Governo Draghi, Veneziani: “Centrodestra diversifichi posizioni ma mantenga salda alleanza”

“La situazione è così grave, veniamo da un governo così scadente che Draghi comunque oggi è una soluzione necessaria”. A dirlo è il biscegliese Marcello Veneziani, che fa alcune valutazioni sulla ‘spaccatura’ nel centrodestra rispetto alla posizione da assumere nei confronti del nuovo esecutivo. “Io credo che il centrodestra stia facendo bene, sia ad appoggiare il governo con Salvini e Berlusconi, sia ad astenersi con la Meloni -dice il giornalista- Rispondono a due esigenze reali: da una parte quella di dare finalmente un governo serio dopo una pagliacciata durata troppo tempo, e dall’altra parte quella di rappresentare il disorientamento degli elettori per un governo che comunque sarà un governo di unità nazionale”.
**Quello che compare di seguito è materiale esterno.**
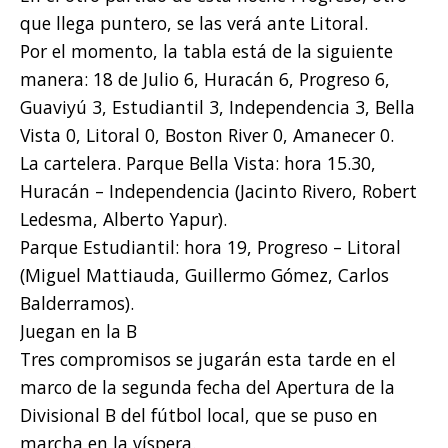
que llega puntero, se las verá ante Litoral.
Por el momento, la tabla está de la siguiente
manera: 18 de Julio 6, Huracán 6, Progreso 6,
Guaviyú 3, Estudiantil 3, Independencia 3, Bella
Vista 0, Litoral 0, Boston River 0, Amanecer 0.
La cartelera. Parque Bella Vista: hora 15.30,
Huracán – Independencia (Jacinto Rivero, Robert
Ledesma, Alberto Yapur).
Parque Estudiantil: hora 19, Progreso – Litoral
(Miguel Mattiauda, Guillermo Gómez, Carlos
Balderramos).
Juegan en la B
Tres compromisos se jugarán esta tarde en el
marco de la segunda fecha del Apertura de la
Divisional B del fútbol local, que se puso en
marcha en la víspera.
“Credo che sia giusto differenziare le posizioni in modo da coprire l’arco delle possibilità politiche da parte del centro destra -spiega Veneziani- L’importante è mantenere salda quell’alleanza, come è già accaduto quando Salvini si è alleato coi grillini e poi è tornato nel centrodestra”. Il giornalista si dice poi “fiducioso, ma al tempo stesso preoccupato all’idea di immettere dei politici. Se deve essere un governo di garanzia e se non deve creare risse, deve essere un governo in cui non ci sono rappresentanti politici. Deve essere un momento di sospensione dalla politica, di interruzione. Anche perché quello sarebbe un’ammucchiata insopportabile. Meglio accettare un periodo di garanzia, sostenere questo governo, lasciare che sia il più possibile neutrale su alcuni temi ‘sensibili’ e che faccia la sua politica di ricostruzione, economica, di rilancio. Mi sembra l’unica cosa ragionevole”.
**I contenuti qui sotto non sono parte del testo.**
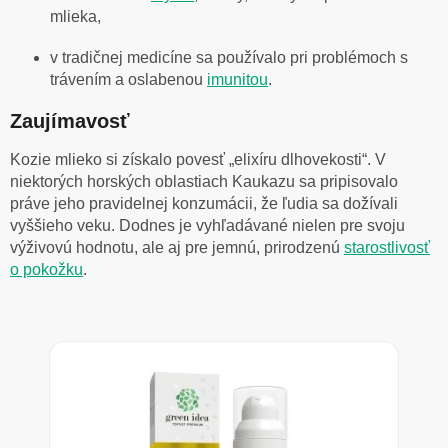
mlieka,
v tradičnej medicíne sa používalo pri problémoch s
trávením a oslabenou
imunitou
.
Zaujímavosť
Kozie mlieko si získalo povesť „elixíru dlhovekosti“. V
niektorých horských oblastiach Kaukazu sa pripisovalo
práve jeho pravidelnej konzumácii, že ľudia sa dožívali
vyššieho veku. Dodnes je vyhľadávané nielen pre svoju
výživovú hodnotu, ale aj pre jemnú, prirodzenú
starostlivosť
o pokožku
.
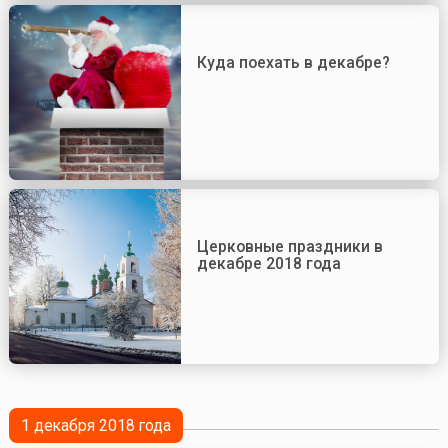
Куда поехать в декабре?
Церковные праздники в
декабре 2018 года
1 декабря 2018 года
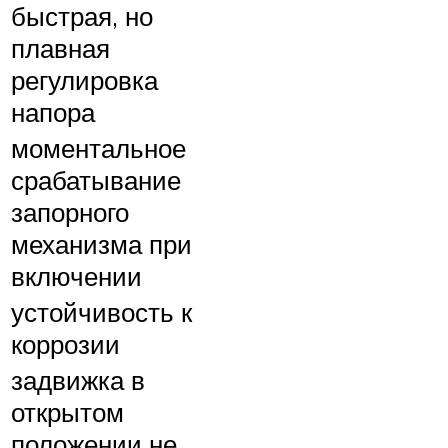
быстрая, но
плавная
регулировка
напора
моментальное
срабатывание
запорного
механизма при
включении
устойчивость к
коррозии
задвижка в
открытом
положении не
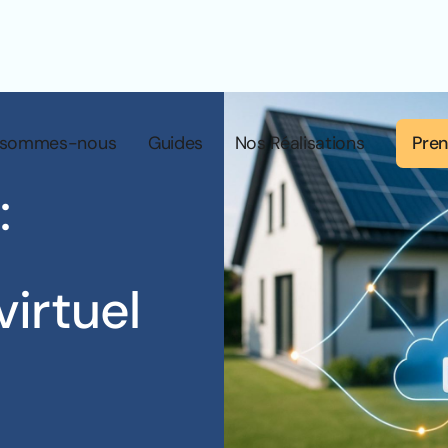
Pren
 sommes-nous
Guides
Nos Réalisations
:
virtuel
Anche se, su Mario Draghi, non mancano le perplessità. “Io stesso pubblicai degli articoli su quella svendita dell’Italia sullo yacht Britannia, nel ’92 -dice Veneziani- e ho delle riserve sugli uomini che vengono dalla finanza. Devo dire che Draghi però come governatore della Banca d’Europa ha dato sostegno anche al nostro paese, ed è stato un personaggio tutto sommato positivo. E comunque, non possiamo giudicare i tecnici solo sulla base della presidenza Monti, che è stata negativa”. Per concludere, “bisogna non illudersi, non pensare che sia arrivato il salvatore della patria, ma al tempo stesso vivere un momento di serietà dopo un periodo in cui era veramente scaduta la politica e la credibilità a livelli bassissimi”.